I am having trouble proving the following inequality.
$$ \iint_{x^2+y^2 \leq 1} e^{x^2+y^2}\mathrm{d}x\mathrm{d}y \leqslant {\left(\int_{\sqrt{\pi}/2}^{\sqrt{\pi}/2} e^{x^2} \mathrm{d}x\right)}^2 $$
I have tried the following approaches but all failed.

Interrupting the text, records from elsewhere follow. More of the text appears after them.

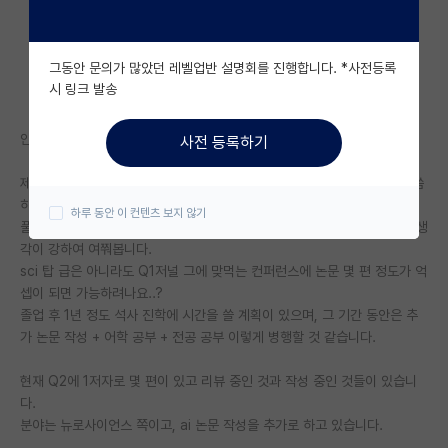
자유 게시판(아무개랩)
그동안 문의가 많았던 레벨업반 설명회를 진행합니다. *사전등록
미국 유학 게시판
시 링크 발송
미국 대학원 합격 후기 게시판
안녕하세요. 현재 4-1 학생입니다.
사전 등록하기
대학원생 모집 게시판
제 지도 교수님께서 해외 풀펀딩 석사는 잘 안 받아주는 경향이 있다고 말씀
대학원 합격 후기 게시판
하셨는데,
하루 동안 이 컨텐츠 보지 않기
풀펀딩이 아니라면 재정적으로 가기는 힘든 상황임에도 해외로 가고 싶은 생
연구실(PI) 홍보 게시판
각이 강하여 여쭤봅니다.
sci 탑 급은 아니라도 Q1저널 그에 맞먹는 컨퍼런스에 논문 몇 편 정도가 억
석박사 채용 정보 게시판
셉이 되면 가능하려나요..?
졸업 후 1년 정도 석사 진학에 시간을 쓸 계획이 있으며, 그 기간 동안은 추
임용 정보 게시판
가 논문 작성 + 어학 공부 + 전공 공부 이렇게 병행할 것 같습니다.
학부 인턴 게시판
현재 Q2에 1저자로 몇 편이 있고 리뷰 중인 것과 작성 중인 것들이 있습니
취업 게시판
다.
분야는 뉴로사이언스 쪽이고, ai 논문 작성을 추가로 하고 있습니다.
임용 후기 게시판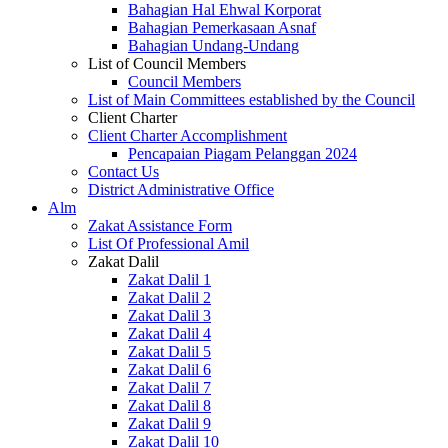
Bahagian Hal Ehwal Korporat
Bahagian Pemerkasaan Asnaf
Bahagian Undang-Undang
List of Council Members
Council Members
List of Main Committees established by the Council
Client Charter
Client Charter Accomplishment
Pencapaian Piagam Pelanggan 2024
Contact Us
District Administrative Office
Alm
Zakat Assistance Form
List Of Professional Amil
Zakat Dalil
Zakat Dalil 1
Zakat Dalil 2
Zakat Dalil 3
Zakat Dalil 4
Zakat Dalil 5
Zakat Dalil 6
Zakat Dalil 7
Zakat Dalil 8
Zakat Dalil 9
Zakat Dalil 10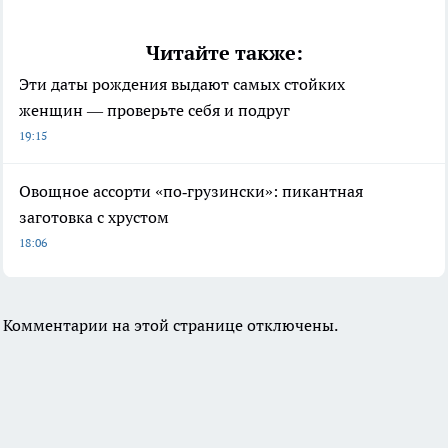
Читайте также:
Эти даты рождения выдают самых стойких
женщин — проверьте себя и подруг
19:15
Овощное ассорти «по‑грузински»: пикантная
заготовка с хрустом
18:06
Комментарии на этой странице отключены.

- $$0\leq x\leq 1\implies e^{x^2}\geq xe^{x^2}=\left(\frac{1}{2} e^{x^2}\right)'$$
this failed because $xe^{x^2}$ is too small
sage: numerical_integral(x*exp(x^2),0,sqrt(pi)/2)
(0.5966400253690076, 6.6240349357760975e-15)
sage: numerical_integral(exp(x^2),0,sqrt(pi)/2)
(1.1849166170926333, 1.3155217105571918e-14)
- $${\left(\int_{-L}^L e^{x^2}\mathrm{d}x\right)}^2=\iint_{\begin{subarray}{l}{-L\leq x\leq L\\ -L\leq y\leq L}\end{subarray}} e^{x^2+y^2}\mathrm{d}x\mathrm{d}y\leq \iint_{x^2+y^2\leq L^2} e^{x^2+y^2}\mathrm{d}x\mathrm{d} y$$
The area $x^2+y^2\leq L^2$ is too small.
- partial(prefix) sum taylor series of $e^{x^2}$, theoretically this can lead to a big enough estimation, however it involves too much calculation.
so: $$I_1=\iint\limits_{x^2+y^2\le 1}e^{x^2+y^2}\,dxdy=\int\limits_0^{2\pi}\int\limits_0^1re^{r^2}\,drd\theta$$
$$I_2=\left(\int\limits_{-\sqrt{\pi}/2}^{\sqrt{\pi}/2}e^{x^2}\,dx\right)^2=\int\limits_{-\sqrt{\pi}/2}^{\sqrt{\pi}/2}\int\limits_{-\sqrt{\pi}/2}^{\sqrt{\pi}/2}e^{x^2+y^2}\,dxdy=\int\limits_0^{2\pi}\int\limits_0^{\sqrt{\pi/2}}re^{r^2}\,drd\theta$$ now since the domains for $\theta$ are the same we can ignore those, and since the functions of $r$ are the same we only really care about comparing the domains, since we know that $\exp(r^2)>0$ and so it comes down to $\sqrt{\pi/2}>1$ so we are integrating a strictly positive function over a larger domain and so the integral will be greater.